Summary:At the When 2.0 workshop, Open Source Application Foundation Chair Mitch Kapor addressed the status of Chandler, OSAF's evolving Personal Information Manager (and answer to Microsoft Exchange and Outlook) that will integrate calendar, email, contacts, task management, notes, and instant messaging.

At the When 2.0 workshop, Open Source Application Foundation Chair Mitch Kapor addressed the status of Chandler, OSAF's evolving Personal Information Manager (and answer to Microsoft Exchange and Outlook) that will integrate calendar, email, contacts, task management, notes, and instant messaging. 

Kapor seemed keen on explaining why Chandler, which has been in the works for about three years, has taken so long to develop. "If you have an enormous vision, it's impossible to implement in one gigantic release--you have to innovate through a series of leaps--calendar is the first such leap you would want to download and use."

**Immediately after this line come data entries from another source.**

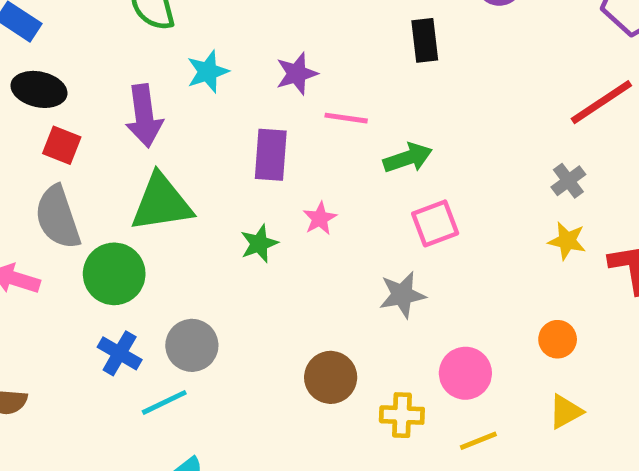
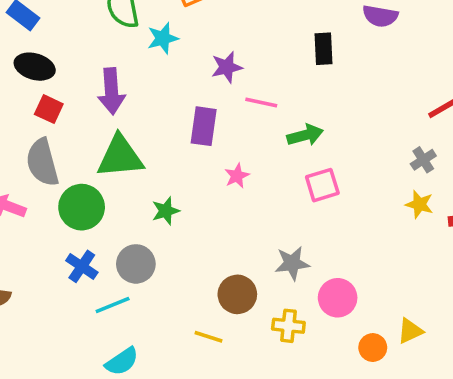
cyan star: (208, 72) -> (163, 38), moved
green star: (259, 243) -> (166, 211), moved
gray star: (402, 295) -> (292, 263), moved
orange circle: (558, 339) -> (373, 348), moved
yellow line: (478, 441) -> (209, 337), moved, turned 36

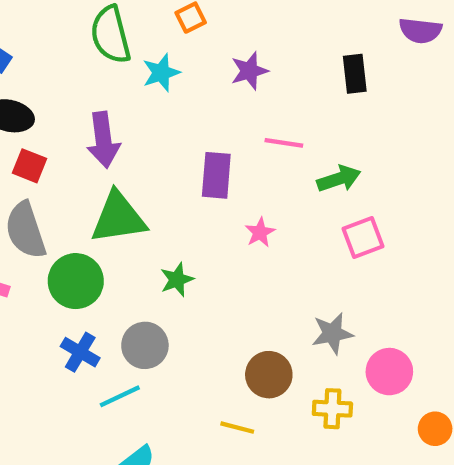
purple star: (227, 67) -> (249, 71), moved

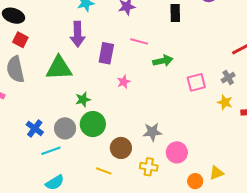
purple arrow: (103, 140) -> (78, 34), moved
pink square: (363, 237) -> (196, 82), moved
green circle: (76, 281) -> (93, 124), moved

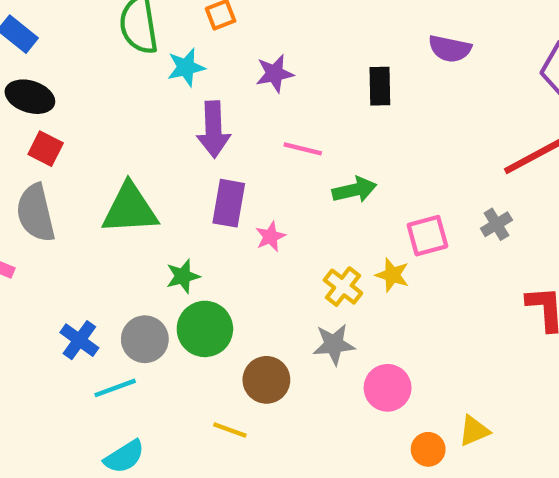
purple arrow: (78, 34) -> (213, 129), moved
purple rectangle: (106, 53) -> (229, 203), moved
yellow star: (225, 102) -> (392, 275), moved
yellow cross: (149, 167) -> (343, 287), moved, turned 30

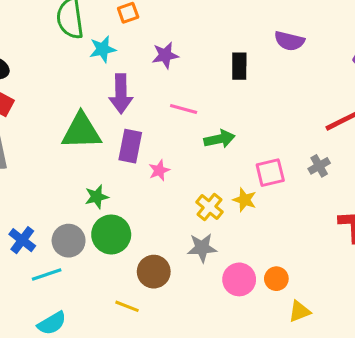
green triangle: (130, 209) -> (81, 131), moved
orange circle: (428, 449) -> (276, 279), moved

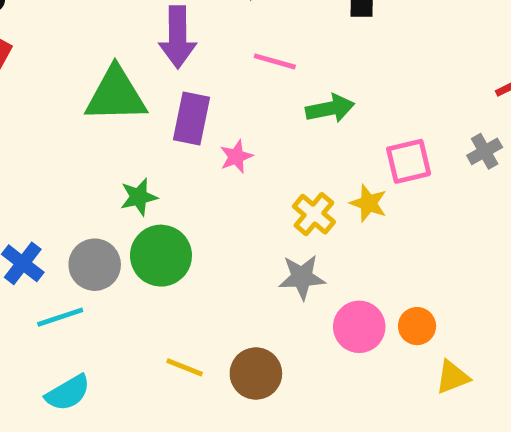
brown circle: (154, 272) -> (256, 374), moved

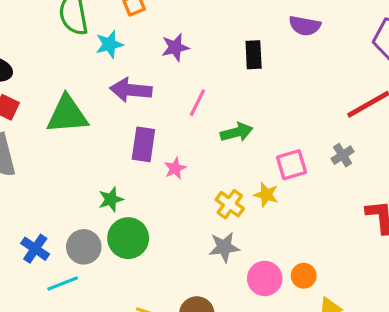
purple arrow: (178, 37) -> (131, 90), turned 99
pink line: (275, 61) -> (197, 103), turned -76
green triangle: (116, 95) -> (67, 115), moved

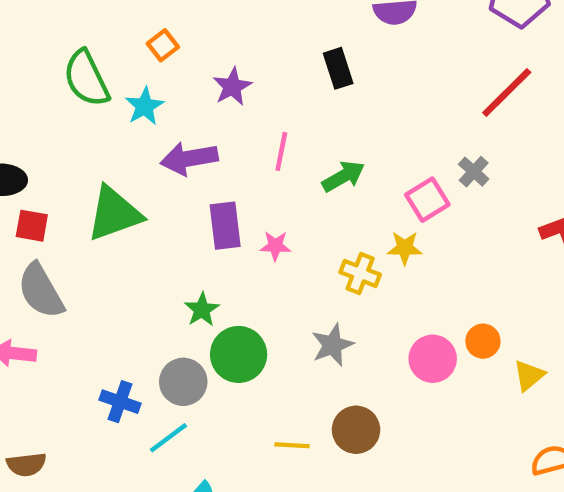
gray cross: (343, 155) -> (474, 172), moved
pink star: (175, 168) -> (275, 246), turned -30
gray star: (224, 247) -> (332, 345), moved

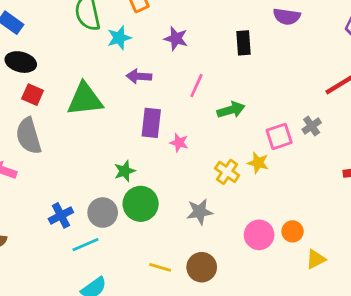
purple star: (232, 87) -> (176, 39), turned 30
purple arrow: (189, 159) -> (139, 76), size x0.7
blue cross: (120, 402) -> (61, 215), turned 30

Sounds like a lesson learned in the midstream of a very ambitious open source project: "Getting the equivalent to Outlook and Exchange won't be good enough," Kapor said. "It's a moving target. [Chandler] is the equivalent of getting a whole operating system, to get something a big corporation might actually switch to."  The latest Chandler release (0.6) due this month includes shareable calendars with a note field, "just enough to get started," Kapor noted.

Kapor illustrated some of the problems in developing calendaring functionality, citing time zones as  highly nuanced and difficult to get right. For example, some people want calendars to change to reflect the local time, to view events based on the location's time zone, or have a floating time zone in which events, such as going for a run, are anchored at a specific time no matter the location.

Kapor hopes that OSAF can leverage the open source model. "Most open source projects redo things that have already been done once or twice or 20 times in the open source model," Kapor said. "You can iterate rapidly--if it's good enough to attract criticism,  we will be able to improve it and move forward much more quickly. We have yet to prove that and hope to be surprised by making a tool that has extensibility, so people smarter than us can figure out neat stuff that will roll into the product. The model has not penetrated the deep semantics of activity management--it's more of community based things with participation from people we haven't met yet."